Jeffrey Morgenthaler is Food Republic’s contributing cocktail editor and the author of the column Easy Drinking. He currently manages the bars Clyde Common and Pépé Le Moko in Portland, Oregon, and is the author of The Bar Book: Elements of Cocktail Technique.
Twenty years ago, when I started bartending, there were a limited number of liquor brands behind any standard bar. The selection at most establishments looked a lot like what you’d expect to see at the airport these days: the three most recognizable tequilas; four gins, maybe; American whiskey limited to guys named Jack and Jim; and that’s about it. But then this whole spirit and cocktail renaissance came along and suddenly it was craft this and small batch that. With all of the options facing you, the consumer, the options can be daunting.
There’s been a lot of recent debate about whether craft spirits are good or bad. On one side of the argument, you’ve got people throwing around words like “tradition” and “expertise.” On the other, you hear things like “handmade” and “local.” But words are just words, and when it comes down to it, it’s all about what’s in the glass, right? I’ve been burned by “high-end” leather goods manufacturers to the point where I won’t buy a wallet or bag that isn’t made by local artisans anymore. And on the flip side, I’ve had cheeseburgers at little mom and pop places that were so inedible they made me yearn for McDonald’s.
But if I’ve learned one thing in my travels and tastings around the world, it’s this general, if oversimplified, rule of thumb: Liquor made from grain is better from large distilleries, while liquor made from fruit is better from small producers. The easiest way to understand this lies no further than your breakfast table.
Like whiskey, cornflakes are made from a grain. We’ve all been lured in by those organic corn flakes with the drawing of a rainforest on the box at least once, right? They seem like they should be better than the big-brand stuff: no pesticides, non-GMO, made by a small company. But when you get them home, they just kind of…suck. They don’t have the texture, the flavor, or any part of the experience you had as a kid eating Kellogg’s. So what’s the deal? Well, with cornflakes, the raw material doesn’t have as much influence on the final product as the manufacturing method — there isn’t a massive disparity between good corn and great corn. But Kellogg’s invented cornflakes, and they’ve been tweaking their production methods for over a century. Their cornflakes just taste better than the rainforest ones, because like it or not, there’s a hell of a lot more to making cornflakes than just using really fancy grain.
But then consider orange juice. Despite claims of being all-natural, tasting “just like fresh squeezed” or being 100 percent juice, never from concentrate, orange juice from a large producer will never be as good as the stuff squeezed at your local restaurant or at home. It’s just not physically possible. Orange juice isn’t flavorful when it’s old, it can’t come from a large company, and the distance between the raw material and your glass can’t be more than a few feet.

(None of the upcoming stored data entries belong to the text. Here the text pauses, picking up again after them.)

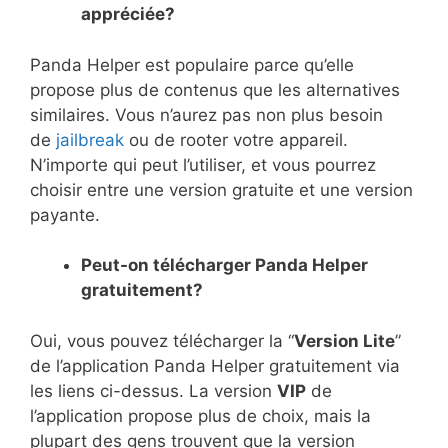
appréciée?
Panda Helper est populaire parce qu’elle
propose plus de contenus que les alternatives
similaires. Vous n’aurez pas non plus besoin
de
jailbreak
ou de rooter votre appareil.
N’importe qui peut l’utiliser, et vous pourrez
choisir entre une version gratuite et une version
payante.
Peut-on télécharger Panda Helper
gratuitement?
Oui, vous pouvez télécharger la “
Version Lite
”
de l’application Panda Helper gratuitement via
les liens ci-dessus. La version
VIP
de
l’application propose plus de choix, mais la
plupart des gens trouvent que la version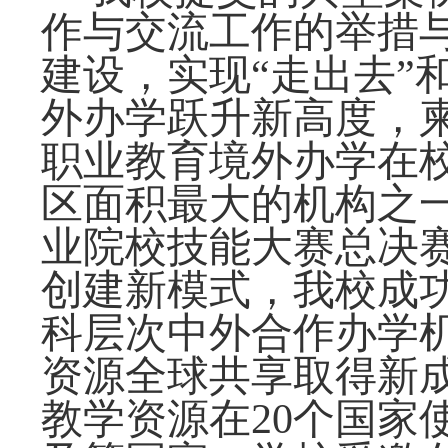
作与交流工作的举措
建设，实现
“
走出去
”
外办学跃升新高度，
职业教育境外办学在
区面积最大的机构
之
业院校技能大赛总决
创建
新模式
，
我校
成
科层次中外合作办学
资源全球共享取得新
教学资源
在
20
个国家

These same rules generally apply when you talk about whiskey. Whiskey is a pretty industrial product made from grain, like cornflakes. The quality of the raw materials is not as important as the methods used to make it. So the stuff made by the guy who just started last year won’t be quite as good as the stuff that’s been made for over a century by the people who invented it.
But tequila is an agricultural product. It will always taste better when it’s made by small producers who know where their agave plants are coming from. It’s the same with Cognac. The few small producers left are making a really beautiful product because they’re growing their own grapes. That expensive tequila or Cognac you’re drinking in a nightclub will never be able to stand up to a small producer’s product, because the big companies have no idea where, exactly, their fruit was grown.
So the next time you’re at the liquor store getting the shit confused out of you by all those labels covered in buzzwords, just ask yourself: What is it made from? You might be able to save yourself a lot of hassle and possibly discover something really beautiful in the process.